To lead and stay ahead of the market regarding these criteria, operators need a strong platform that can deliver state-of-the-art content, flexibility, support in multiple jurisdictions, real-time data and smart AI with the capability to deliver a complete omnichannel offering. Operators settling for less will gradually lose market share, but operators aspiring for the best will become market leaders.
Rory Anderson, CEO, 12BET Europe
It will be a tough year in terms of player acquisition. This, combined with a greater understanding of machine learning, will mean a huge focus on CRM. Improvements we’ll see in retention will be across the board, and AI will be at the heart of it. We expect sophisticated reactivation techniques, plus new product features – adding layers, making the product stickier.
A rush of consolidation feels inevitable, triggered by the announcement of the reduction in the FOBT maximum stake. Time will tell if this opens a window of opportunity for nimble operators who are not too distracted by M&A activity to grow their market share.
Some operators are already seeing meaningful deposits in Bitcoin Cash and Ethereum. I can only see this gradual shift towards crypto gaining momentum.
A regulated US sports betting market looks a solid bet. There is real momentum gathering as New Jersey’s case is heard by the Supreme Court, with a ruling perhaps six months away. Professional leagues seem to be coming around to the idea, and there’s a growing acceptance that it’s better to regulate and monitor the industry. Fifteen states have already introduced or enacted legislation to approve sports betting if the federal ban is reversed. This could be the year.
Will Mace, head, Kindred Futures
Given that much less tends to change in the short term than one might assume – but that much more tends to change in the long term – I would not, in the context of 2018, predict an AI ‘revolution’, rather a steady growth in use cases of machine learning-driven applications (although the revolution is coming!).

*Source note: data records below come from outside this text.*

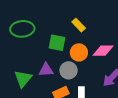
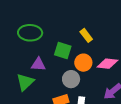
purple triangle: (46, 70) -> (38, 64), moved

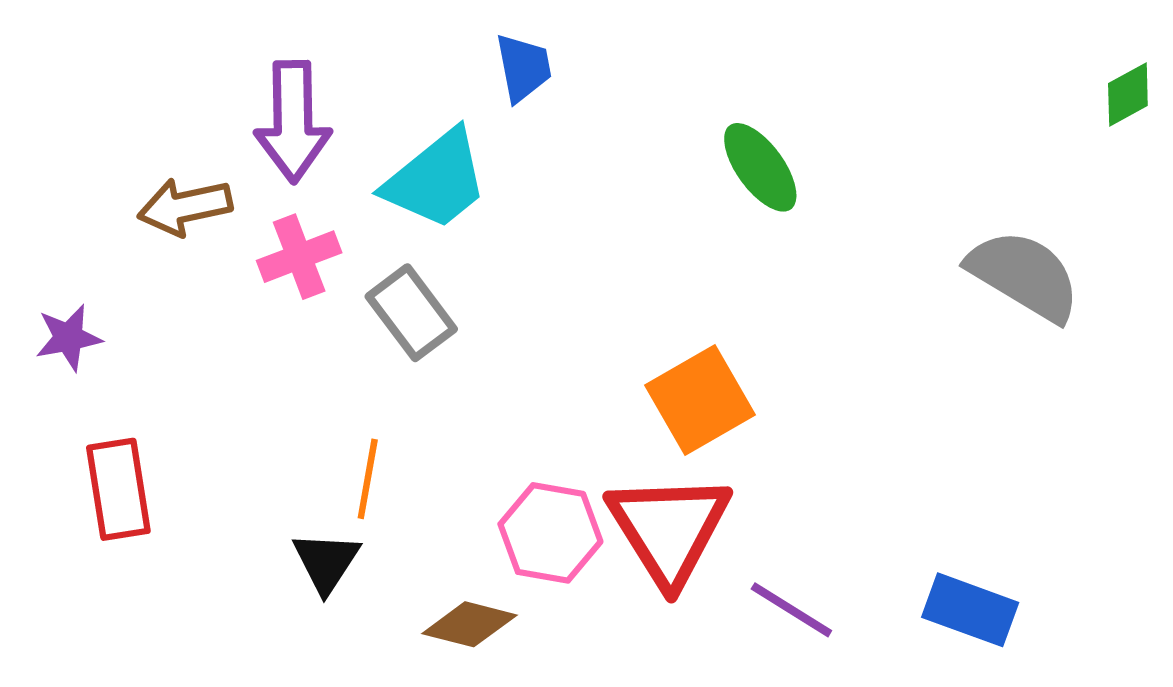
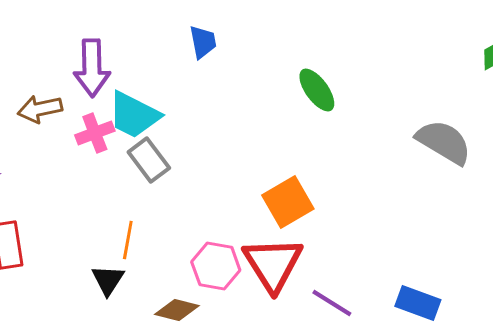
cyan trapezoid: (436, 180) -> (134, 115), moved, turned 66

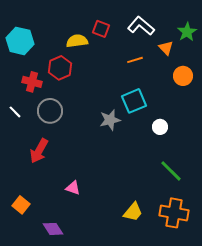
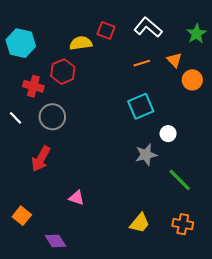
orange triangle: (166, 48) -> (174, 60), moved
gray star: (110, 120) -> (146, 155), moved
orange cross: (174, 213) -> (183, 224), size x0.7

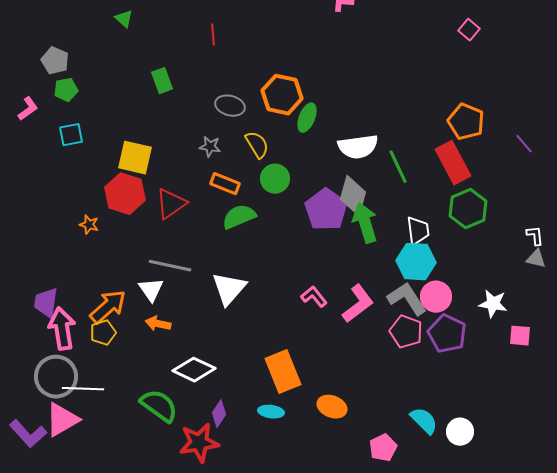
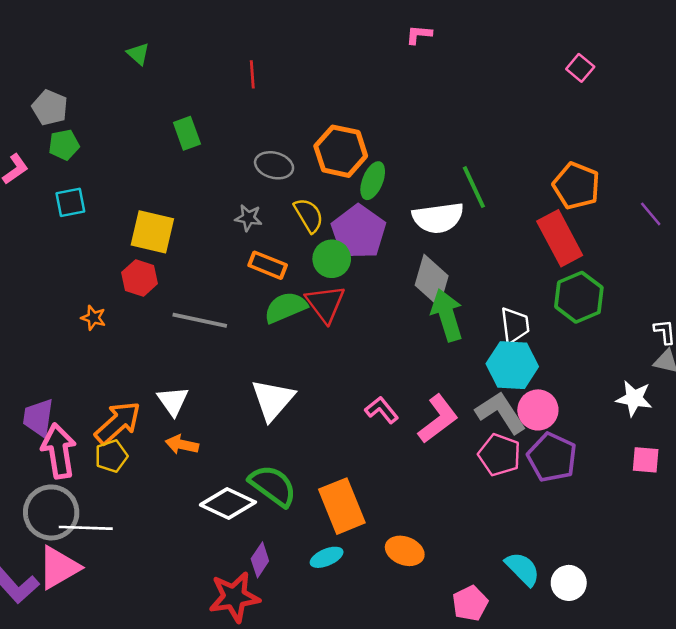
green line: (398, 167) -> (474, 187), moved
red hexagon: (125, 194) -> (140, 278), size x0.7
red triangle: (171, 204) -> (325, 304), moved, turned -32
purple pentagon: (326, 210) -> (359, 232), moved
gray line: (170, 266) -> (200, 320), moved
white star: (493, 304) -> (634, 398), moved
green semicircle: (159, 406) -> (273, 486), moved
cyan ellipse: (271, 412) -> (327, 557), turned -30

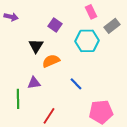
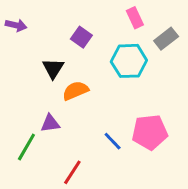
blue line: (76, 84) -> (113, 141), moved
green line: (18, 99) -> (26, 147), turned 30
pink pentagon: (101, 112) -> (150, 132), moved

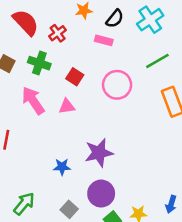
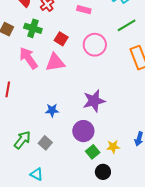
pink triangle: (67, 106) -> (55, 62), size x1.5
purple star: (99, 153) -> (94, 101), moved
gray square: (69, 209) -> (45, 143), moved

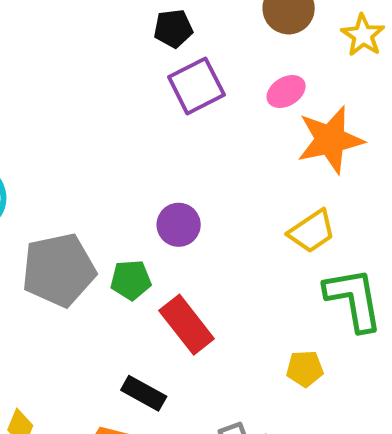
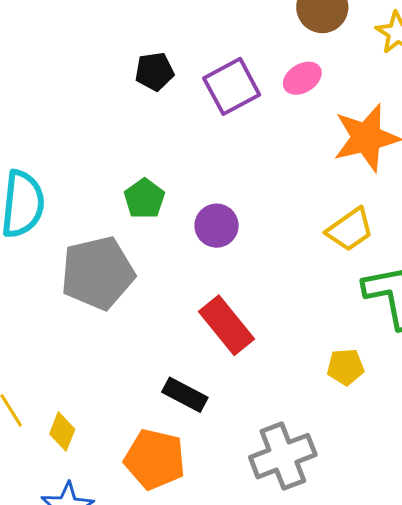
black pentagon: (173, 29) -> (154, 71), moved
pink ellipse: (286, 92) -> (302, 78), moved
green pentagon: (131, 280) -> (144, 199), moved, turned -30

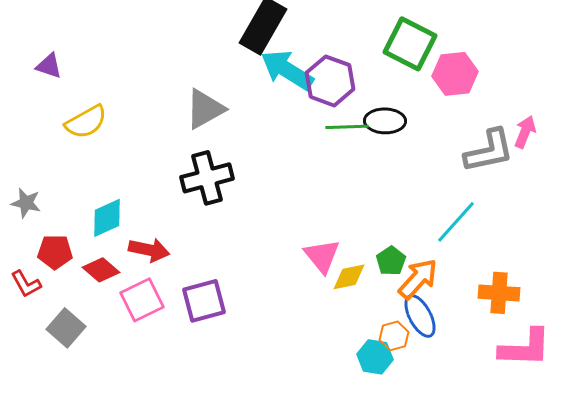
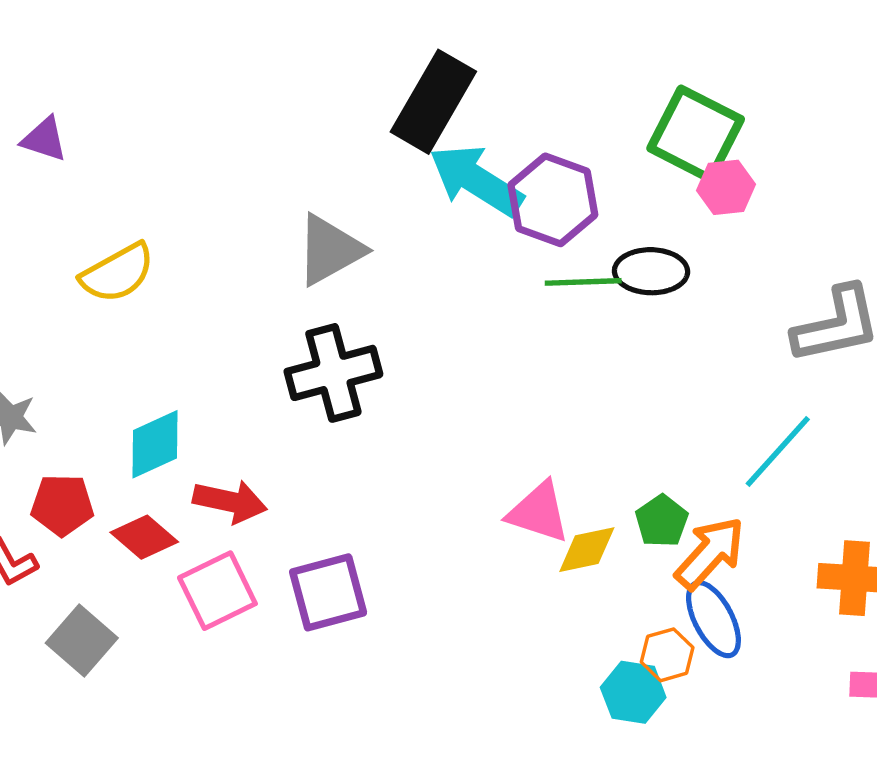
purple triangle: (49, 66) -> (44, 139), moved
pink hexagon: (455, 74) -> (726, 187), moved, size x0.7
pink triangle: (322, 256) -> (539, 512), turned -33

Nor would I predict a significant shift in the role of VR or AR in the gambling industry, rather a steady growth of availability of gambling-related content and experiences in such mediums (although, similarly, a significant shift is coming).
Even if the MGA or other regulators do start allowing licence holders to accept cryptocurrencies in 2018, I don’t think there will be a huge rush to adopt them, at least not from the larger or more established operators – and at any rate the current (late 2017) volatility of the currencies makes holding them a far bigger gamble than betting on World Cup outcomes.
Applications for voice-powered devices, such as Alexa, Google Home and HomePod, will start to emerge and will become transactional rather than the PR stunts we have seen thus far. Messaging channels such as Facebook Messenger will also start to play a transactional role, particularly as Facebook seeks to stream more and more live sport. Operators and suppliers who are still coming to terms with what it means to be mobile first will find they are in danger of missing out on another paradigm shift.
Regulatory pressures and the ever-increasing compliance complexity – in conjunction with the much broader demands of the GDPR – will drive perhaps the biggest shifts of 2018, fundamentally changing the way operators interact with customers and perhaps (hopefully) we will even begin to see the end of the dull and slightly duplicitous bonus hegemony as a result, forcing the industry’s marketing and CRM teams to get properly creative in the ways they seek to acquire and retain customers.